If your home improvement project is a rather large one such as remodeling a kitchen, adding a bathroom or building an addition on your house then a secured loan that offers up your home’s equity as collateral is the best form of home improvement financing.
Easiest Ways to Finance Home Improvement Projects
Many people are trying to sell their house right now and they’re finding that the market still favors home buyers over home sellers. In order to make your home more attractive to a potential buyer you may need to consider some small upgrades or home improvements to set it apart from the competition. Home improvements can not only help you sell your home but depending upon the upgrades you choose to perform they may actually help you get a higher selling price for your home.
In order to improve your home the way you should you’re going to need to set some money aside to really get the job done the right way. You could save some money on your home improvement projects by perfoming them yourself, but if you’re in a hurry to sell your home then you may want to consider hiring a professional.
There are several ways you can borrow the money needed for quick home improvements, but some methods of financing a big home improvement project are much easier than others. Here are some of the more common ways of paying for large home upgrades in order from easiest to most difficult to attain.
The easiest way to actually pay for a large home improvement project is to have the money on hand already. Not a lot of people have thousands of dollars hanging around but many people do have items they can sell to raise some money. You could sell old tools, a boat, a car or simply go through your basement and sell items online all to raise the money you need to pay for a home improvement project. Depending upon what you have to sell this could either be the easiest or most difficult way to finance a home improvement project.

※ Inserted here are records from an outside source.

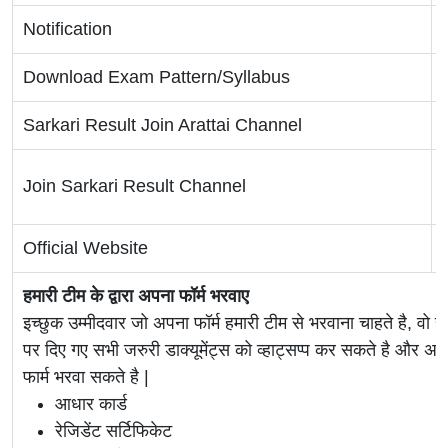
Notification
Download Exam Pattern/Syllabus
Sarkari Result Join Arattai Channel
Join Sarkari Result Channel
Official Website
हमारी टीम के द्वारा अपना फॉर्म भरवाए
इच्छुक उम्मीदवार जो अपना फॉर्म हमारी टीम से भरवाना चाहते है, वो ह
पर दिए गए सभी जरुरी डाक्यूमेंट्स को व्हाट्सप्प कर सकते है 
फार्म भरवा सकते है |
आधार कार्ड
रेजिडेंट सर्टिफिकेट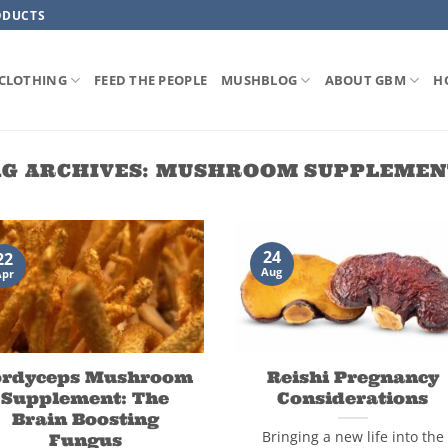
ODUCTS
CLOTHING
FEED THE PEOPLE
MUSHBLOG
ABOUT GBM
H
G ARCHIVES:
MUSHROOM SUPPLEMEN
24
22
Aug
Apr
ordyceps Mushroom
Reishi Pregnancy
Supplement: The
Considerations
Brain Boosting
Bringing a new life into the
Fungus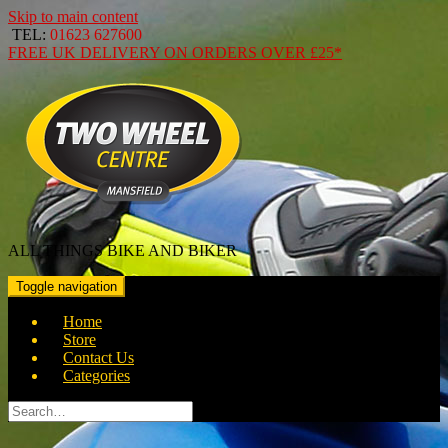
Skip to main content
TEL:
01623 627600
FREE
UK DELIVERY ON ORDERS OVER
£25*
ALL THINGS BIKE AND BIKER
Toggle navigation
Home
Store
Contact Us
Categories
Search
for:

Home improvement store credit cards are another way to pay for smaller home improvement projects, usually totally ten thousand dollars or less. Getting a credit card from a hardware store is usually not very difficult even if you have questionable credit. The problem with cards like this is that they can sometimes have high interest rates and high fees if you aren’t careful. To get a home improvement store credit card you usually just have to fill out a single form from the store.
You can also use the equity in your home to get a home improvement loan. You could take out a home equity line of credit, a home equity loan or even a second mortgage based on your needs. These types of financing are more difficult than a credit card to obtain and they’re dependent upon you having enough equity in your home to qualify for them. Most of these types of loans carry an initial fee of a couple hundred to several thousand dollars and there are usually closing costs and inspections to go through as well.
The most difficult type of loan to get for a home improvement project is probably a loan directly from a bank without putting anything up for collateral. To get a loan like this you’ll probably want to present the bank with detailed improvement plans, quotes from one or several contractors and proof of steady income. Different banks offer different types of home improvement loans and some may be more willing to work with you than others.
Generally, it is easier to pay for home improvement projects by selling things or having the cash on hand than it is to apply for any sort of home improvement loan. Home improvement credit cards are easy to obtain and good for small projects, home equity loans are good for larger projects if you have the equity in your home and straight bank loans are usually the most difficult loans to obtain for home improvement purposes.